Integration von Wärmespeichern mit offenem Kreislauf
Die neueste Weiterentwicklung des Tools ermöglicht die systematische Integration solcher Wärmespeicher mit offenem Kreislauf. Mit der Software lässt sich systematisch und eindeutig bestimmen, welche Wärmequellen und Wärmesenken zu berücksichtigen sind, welche Speicherkapazitäten und Speichertemperaturen gewählt werden sollten und ob das Speichersystem wirtschaftlich umsetzbar ist.
BFE fördert Pinch-Analysen
Mit der Pinch-Analyse lässt sich systematisch aufzeigen, wie thermische Energieströme gekoppelt werden müssen, um eine hohe Energieeffizienz bei minimalen Gesamtkosten zu erreichen. Mit den entsprechenden Massnahmen sind in der Praxis Energieeinsparungen von bis zu 40 Prozent möglich. Die Pinch-Analyse dient aber nicht nur der Optimierung bestehender Anlagen, sie ist auch ein wertvolles Instrument bei der Planung neuer Produktions-, Energieversorgungs- und Infrastrukturanlagen.

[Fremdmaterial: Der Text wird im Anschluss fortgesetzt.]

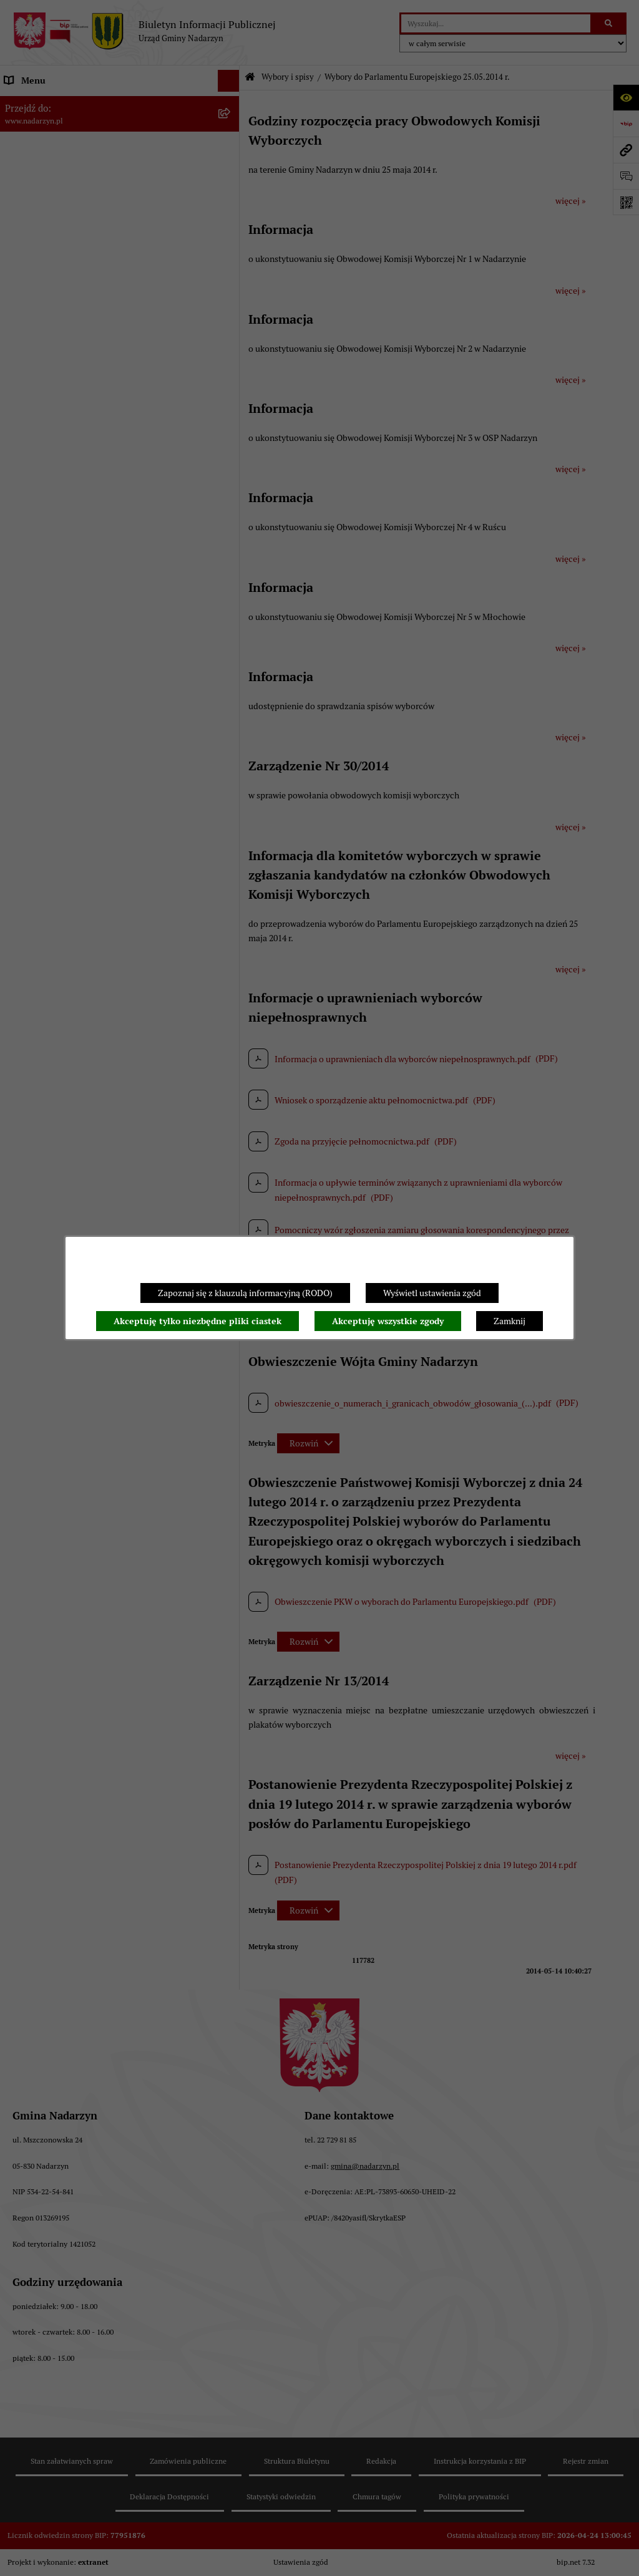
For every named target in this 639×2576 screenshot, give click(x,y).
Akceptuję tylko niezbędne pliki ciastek (197, 1321)
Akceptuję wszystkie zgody (388, 1321)
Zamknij (509, 1321)
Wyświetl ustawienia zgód (432, 1293)
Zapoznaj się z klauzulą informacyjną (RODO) (245, 1293)
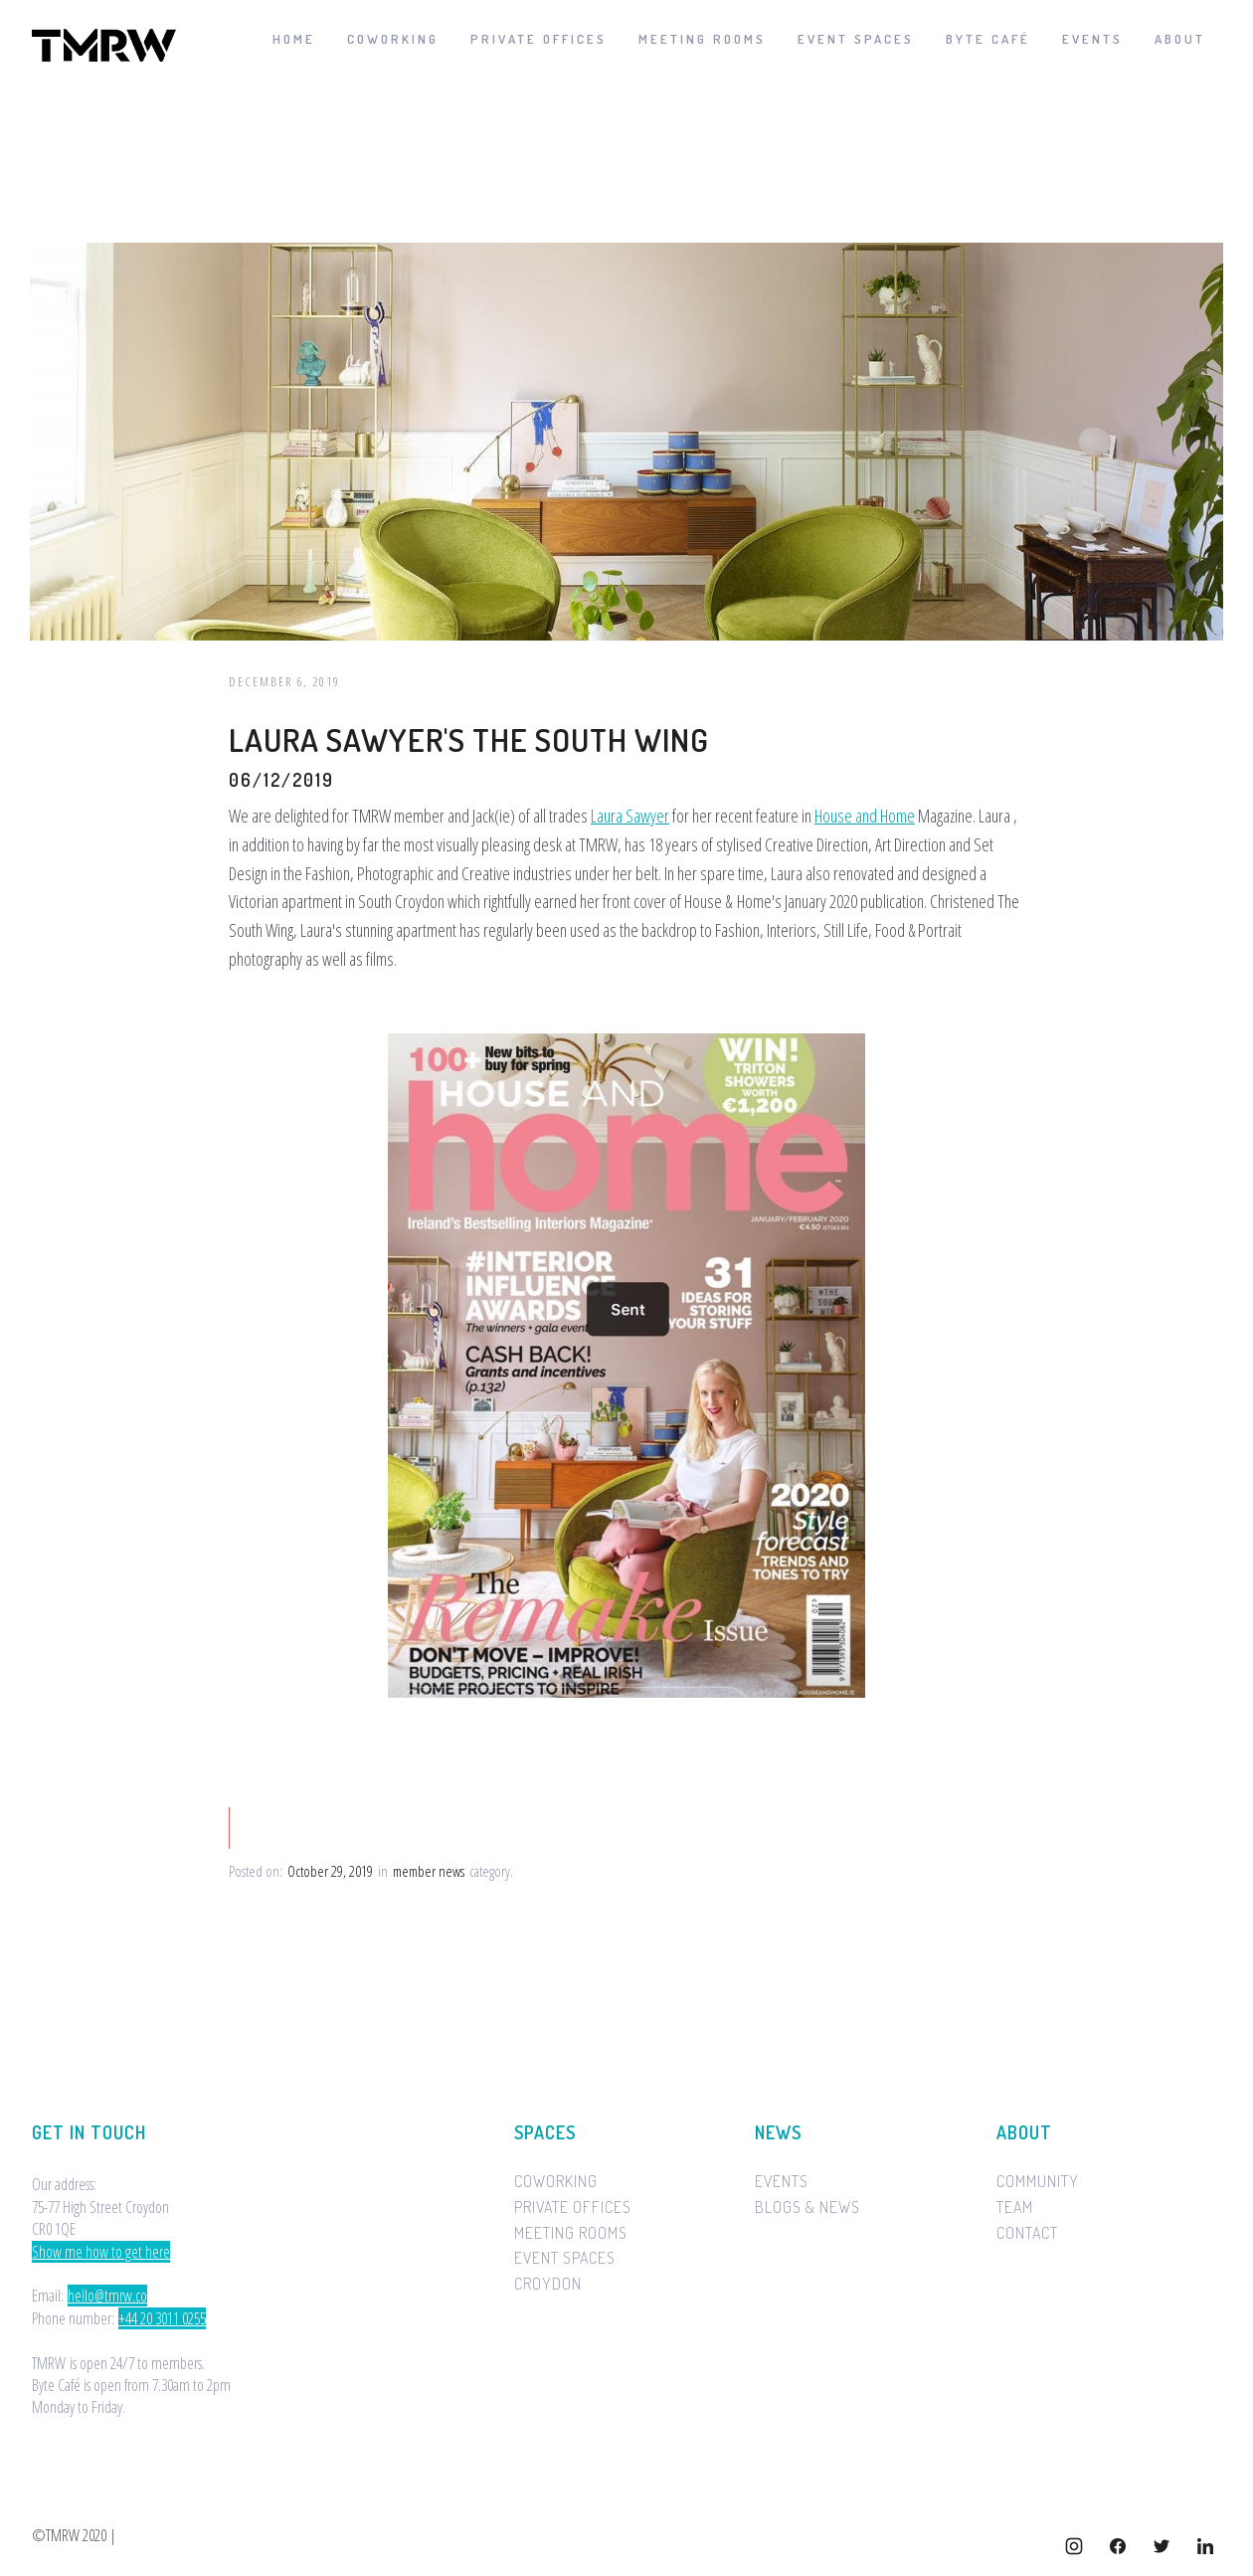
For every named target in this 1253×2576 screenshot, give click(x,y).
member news (428, 1872)
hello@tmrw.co (107, 2295)
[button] (1180, 40)
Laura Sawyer (630, 816)
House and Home (864, 816)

Im Rahmen des Programms «EnergieSchweiz» fördert das BFE gezielt Aktivitäten im Bereich von Pinch-Analysen. Dazu gehört eine Beteiligung an den Kosten, die für die Durchführung einer Analyse in Schweizer Unternehmen anfallen. Ausserdem unterstützen das BFE und die HSLU Unternehmen und Ingenieurbüros rund um Pinch-Analysen mittels Beratungen, Schulungen oder Kursen.
Die jetzt mit neuen Features in der Version 4.0 vorliegende Software ermöglicht eine rasche Einarbeitung in die Pinch-Methode und ist kostengünstig in der Anwendung. Das Programm unterstützt die Optimierung von kontinuierlichen und diskontinuierlichen Prozessen unter Berücksichtigung aller relevanten Randbedingungen. Die einfache Änderung von Prozessdaten, die Kopplung mehrerer Prozesse und die Untersuchung verschiedener Szenarien ermöglichen umfassende Variantenstudien und Sensitivitätsanalysen. So begleitet «PinCH 4.0» die Energieoptimierung Schritt für Schritt, veranschaulicht den Ist-Zustand der Anlagen, zeigt die vorhandenen Einsparpotenziale und unterstützt die Erarbeitung von Massnahmen zur Effizienzsteigerung und Dekarbonisierung der Energieversorgung.